Posted by jonathanfryer on Monday, 1st February, 2010

Alastair Campbell famously reined in Tony Blair once by saying ‘We don’t do God!’ Subsequently, of course, it became clear that whatever Number 10’s Spinmeister wished, Blair did God in a big way — and thus had even more to talk about with his pal George W Bush. Together, they were indeed on a sort of Crusade, not just to get rid of Saddam Hussein in Iraq, but to defend what they considered to be good, wholesome Christian values. Campbell’s warning reflected the fact that Britain — in common with most of the rest of Western Europe — has largely become a secular society; only a small percentage of the nation’s Christians could be described as ‘practising’ in any true sense of the word. Nonetheless, within all political parties there is a nucleus of ‘believers’, whether they are Christian Socialists, Conservative CofE or Liberal Democrat Non-Conformists.

Indeed, the Non-Conformist tradition in the old Liberal Party was very strong and there are more than a few remnants today. Methodists, in particular, are well represented among party members, but so too adherents to smaller denominations or sects, such as the Quakers. After the merger with the SDP, at least some of that tradition survived and is well represented by the LibDem Christian Forum (LDCF), whicb notably runs breakfast events during autumn federal party conferences, when many less conscientious delegates are asleep or nursing a hangover. The LDCF has also instituted an annual lecture, named in memory of William Gladstone (who had no qualms about involving God in politics). Alan Beith, MP, gave the first lecture last year and tonight, at the National Liberal Club, the honour fell to the retiring MP for Harrogate and Knaresborough, Phil Willis.

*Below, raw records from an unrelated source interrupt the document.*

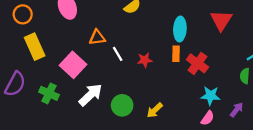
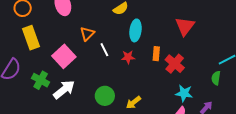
red triangle: (221, 20) -> (185, 26), moved
cyan ellipse: (180, 29) -> (136, 30), moved
orange triangle: (97, 37) -> (87, 34), turned -42
white arrow: (90, 95) -> (64, 90), moved

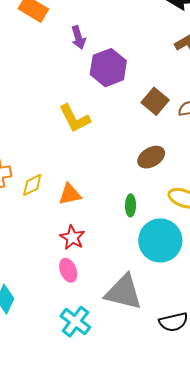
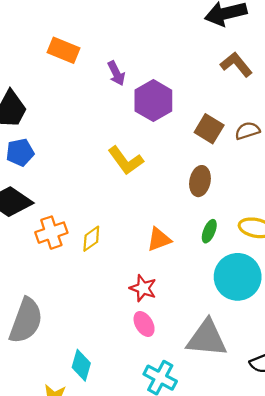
brown ellipse: (151, 157) -> (200, 181), moved, turned -40
orange triangle: (70, 194) -> (159, 239), moved
green ellipse: (130, 205) -> (209, 231), moved, turned 30

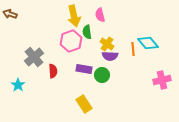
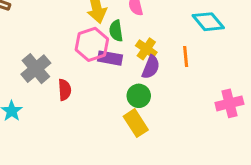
cyan diamond: (148, 43) -> (208, 22), moved
purple semicircle: (110, 56) -> (151, 67), turned -70
purple rectangle: (84, 69) -> (110, 58), moved
yellow rectangle: (84, 104) -> (136, 123), moved

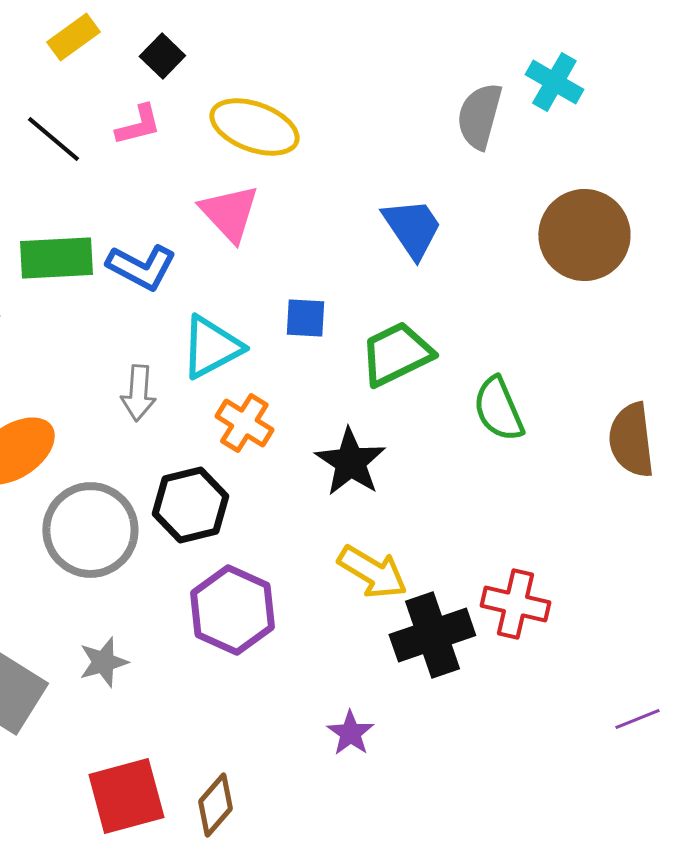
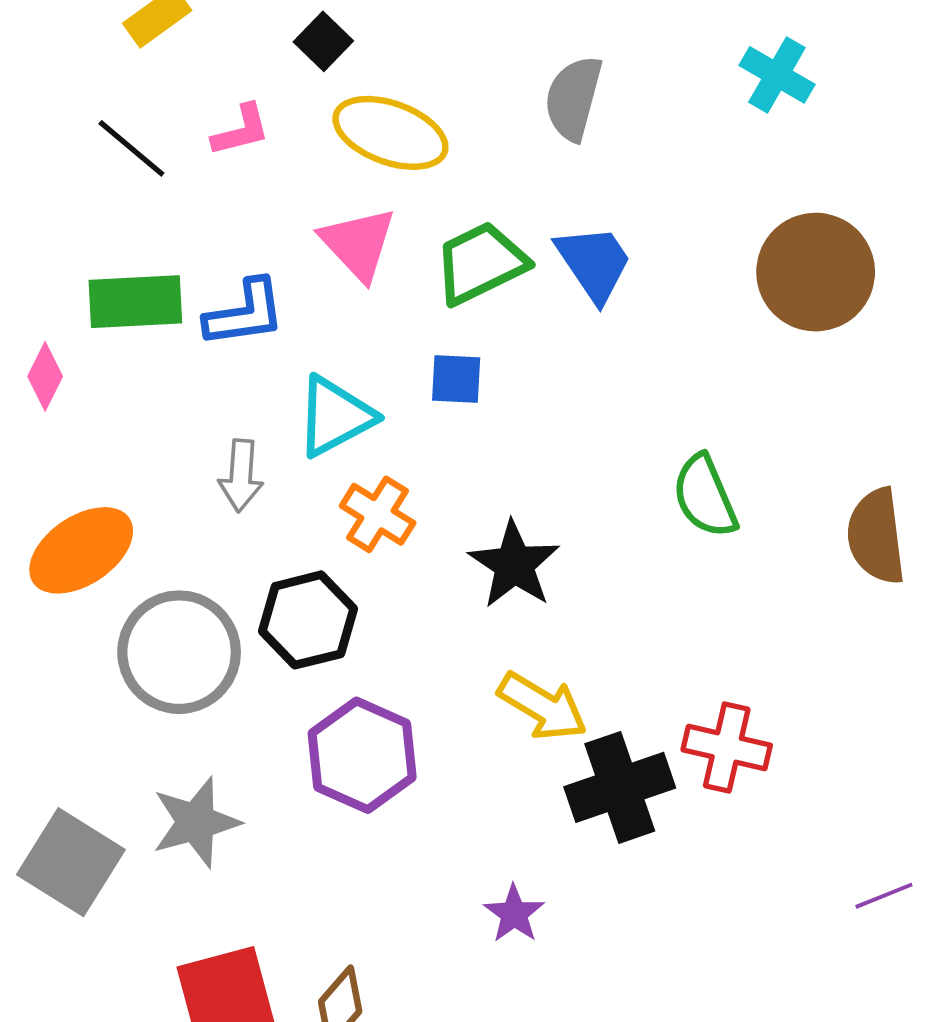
black square: (162, 56) -> (323, 41), moved
gray semicircle: (479, 116) -> (573, 98), moved
blue L-shape: (141, 267) -> (245, 313), turned -36
green trapezoid: (396, 354) -> (481, 263), moved
gray star: (103, 662) -> (196, 822), size x1.4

The former headmaster gave a thoughtful reflection (devoid of his usual stock of jokes) on Faith and Science, arguing that scientists, politicians and theologians are all researchers into truth and act largely out of a desire to serve humanity’s best interest. As Phil said, Gladstone avoided locking horns directly with his contemporary Charles Darwin, whose theory of evolution rumbled through the second half of the 19th century until breaking as a great storm in the 20th. Some people blame Darwin for the decline of religious faith, others the horrors of War. And in a sense, Nick Clegg is a product of our secular age. But one hopes that all liberally-minded people — whether of great, little or no faith — can unite round the values being promoted by the party: of tolerance of diversity and the championing of fairness as a basis for society.